For every line in the data below, check for the word "teknologier", then state how many lines have it. Answer with the number only.

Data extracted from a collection
>>>>
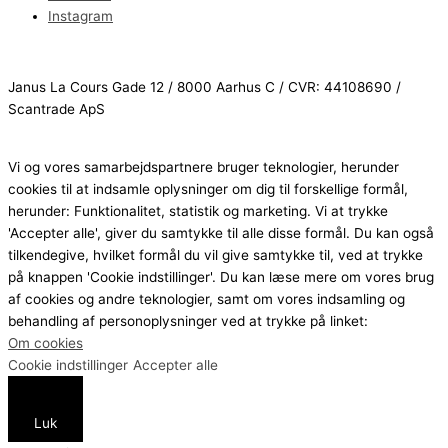
Instagram
Janus La Cours Gade 12 / 8000 Aarhus C / CVR: 44108690 /
Scantrade ApS
Vi og vores samarbejdspartnere bruger teknologier, herunder
cookies til at indsamle oplysninger om dig til forskellige formål,
herunder: Funktionalitet, statistik og marketing. Vi at trykke
'Accepter alle', giver du samtykke til alle disse formål. Du kan også
tilkendegive, hvilket formål du vil give samtykke til, ved at trykke
på knappen 'Cookie indstillinger'. Du kan læse mere om vores brug
af cookies og andre teknologier, samt om vores indsamling og
behandling af personoplysninger ved at trykke på linket:
Om cookies
Cookie indstillinger
Accepter alle
Luk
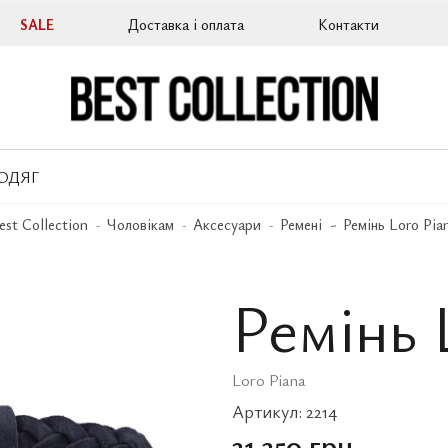
SALE
Доставка і оплата
Контакти
ОДЯГ
est Collection
Чоловікам
Аксесуари
Ремені
Ремінь Loro Pia
Ремінь 
Loro Piana
Артикул:
2214
31 350 грн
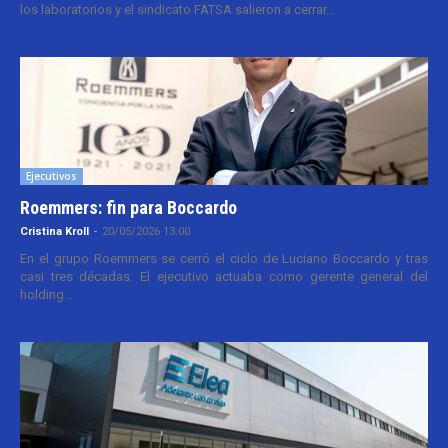
los laboratorios y el sindicato FATSA salieron a cerrar...
Ejecutivos
Roemmers: fin para Boccardo
Cristina Kroll
-
20/05/2026 13:00
En el grupo Roemmers se cerró el ciclo de Luciano Boccardo y tras
casi tres décadas. El ejecutivo actuaba como gerente general del
holding...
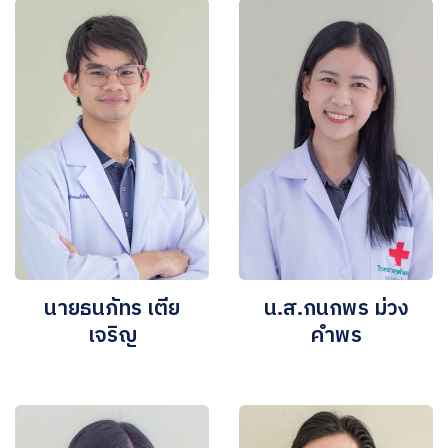
นายธนภัทร เตีย
น.ส.กนกพร ม่วง
เจริญ
คำพร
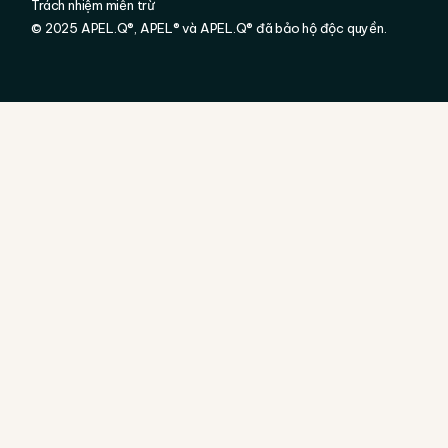
Trách nhiệm miễn trừ
© 2025
APEL.Q®
, APEL® và APEL.Q® đã bảo hộ độc quyền.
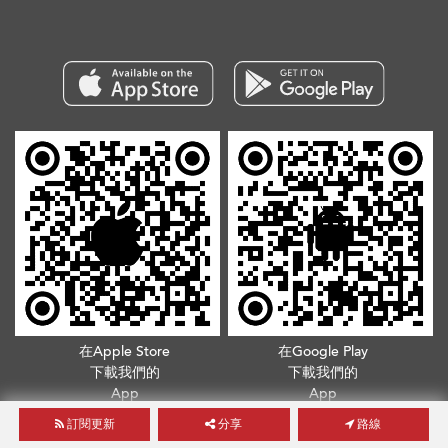
在Apple Store
在Google Play
下載我們的
下載我們的
App
App
訂閱更新
分享
路線
版權所有©2026. 不得轉載
服務條款
.
隱私政策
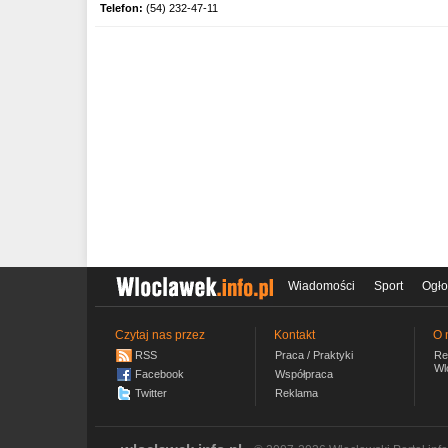
Telefon:
(54) 232-47-11
Wiadomości
Sport
Ogło
Czytaj nas przez
Kontakt
O 
RSS
Praca / Praktyki
Re
Wl
Facebook
Współpraca
Twitter
Reklama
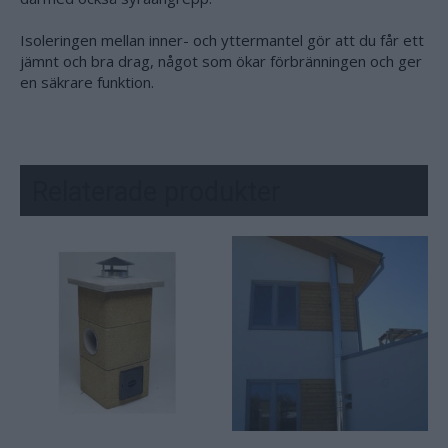
Isoleringen mellan inner- och yttermantel gör att du får ett
jämnt och bra drag, något som ökar förbränningen och ger
en säkrare funktion.
Relaterade produkter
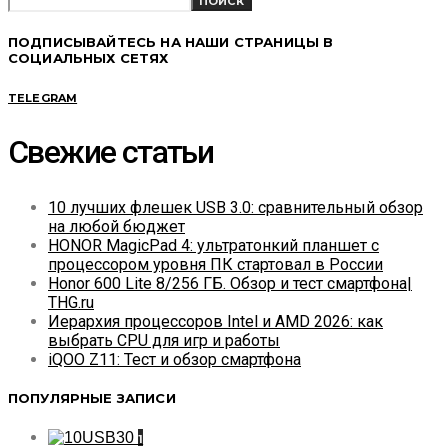
ПОИСК
ПОДПИСЫВАЙТЕСЬ НА НАШИ СТРАНИЦЫ В
СОЦИАЛЬНЫХ СЕТЯХ
TELEGRAM
Свежие статьи
10 лучших флешек USB 3.0: сравнительный обзор
на любой бюджет
HONOR MagicPad 4: ультратонкий планшет с
процессором уровня ПК стартовал в России
Honor 600 Lite 8/256 ГБ. Обзор и тест смартфона|
THG.ru
Иерархия процессоров Intel и AMD 2026: как
выбрать CPU для игр и работы
iQOO Z11: Тест и обзор смартфона
ПОПУЛЯРНЫЕ ЗАПИСИ
1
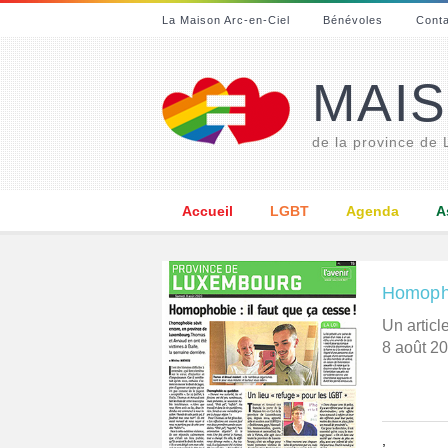
La Maison Arc-en-Ciel
Bénévoles
Cont
MAIS
de la province de
Accueil
LGBT
Agenda
A
Homophob
Un artic
8 août 20
,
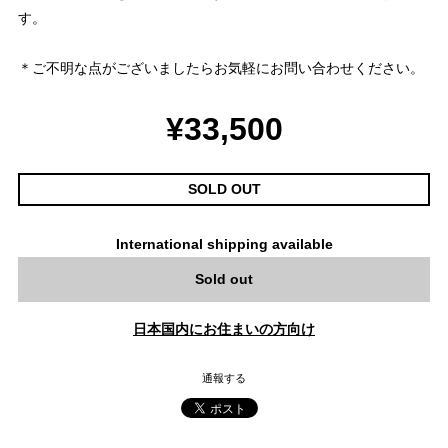
す。
＊ご不明な点がございましたらお気軽にお問い合わせください。
¥33,500
SOLD OUT
International shipping available
Sold out
日本国内にお住まいの方向け
通報する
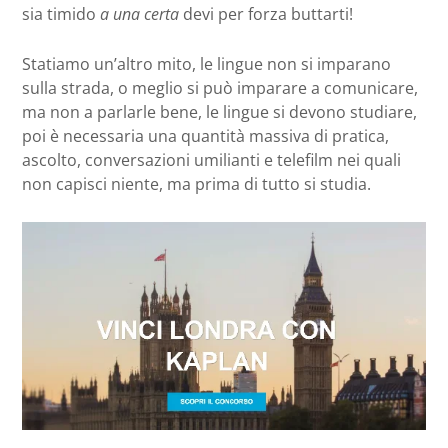
sia timido
a una certa
devi per forza buttarti!
Statiamo un’altro mito, le lingue non si imparano
sulla strada, o meglio si può imparare a comunicare,
ma non a parlarle bene, le lingue si devono studiare,
poi è necessaria una quantità massiva di pratica,
ascolto, conversazioni umilianti e telefilm nei quali
non capisci niente, ma prima di tutto si studia.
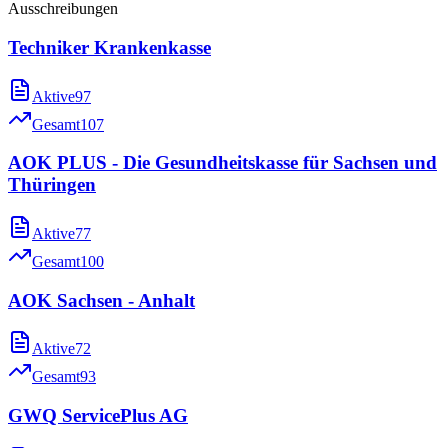
Ausschreibungen
Techniker Krankenkasse
Aktive
97
Gesamt
107
AOK PLUS - Die Gesundheitskasse für Sachsen und
Thüringen
Aktive
77
Gesamt
100
AOK Sachsen - Anhalt
Aktive
72
Gesamt
93
GWQ ServicePlus AG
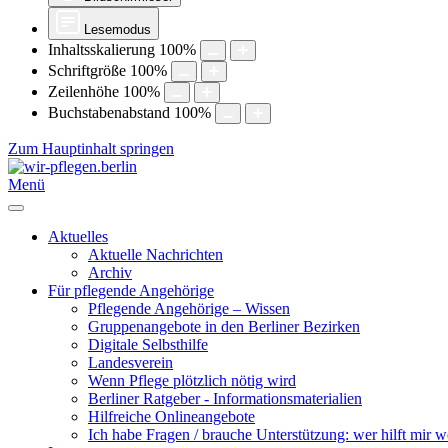
Lesemodus
Inhaltsskalierung
100
%
Schriftgröße
100
%
Zeilenhöhe
100
%
Buchstabenabstand
100
%
Zum Hauptinhalt springen
Menü
Aktuelles
Aktuelle Nachrichten
Archiv
Für pflegende Angehörige
Pflegende Angehörige – Wissen
Gruppenangebote in den Berliner Bezirken
Digitale Selbsthilfe
Landesverein
Wenn Pflege plötzlich nötig wird
Berliner Ratgeber - Informationsmaterialien
Hilfreiche Onlineangebote
Ich habe Fragen / brauche Unterstützung: wer hilft mir w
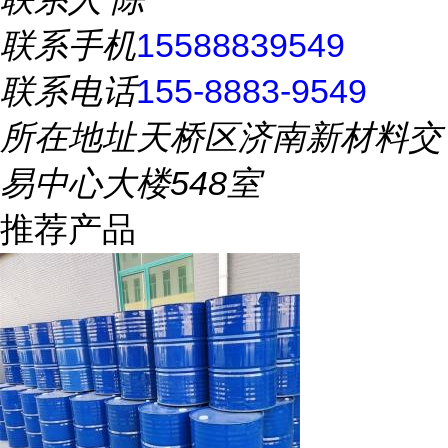
联系手机
15588839549
联系电话
155-8883-9549
所在地址
天桥区济南新材料交
易中心大楼548室
推荐产品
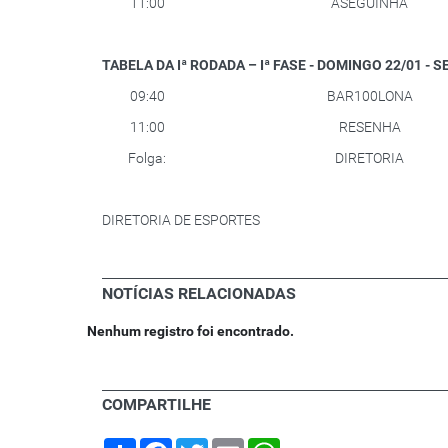
11:00
ASEGUINHA
TABELA DA Iª RODADA – Iª FASE - DOMINGO 22/01 - 
09:40
BAR100LONA
11:00
RESENHA
Folga:
DIRETORIA
DIRETORIA DE ESPORTES
NOTÍCIAS RELACIONADAS
Nenhum registro foi encontrado.
COMPARTILHE
Share
Facebook
Twitter
Email
WhatsApp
<<<<
Solution to this task - 2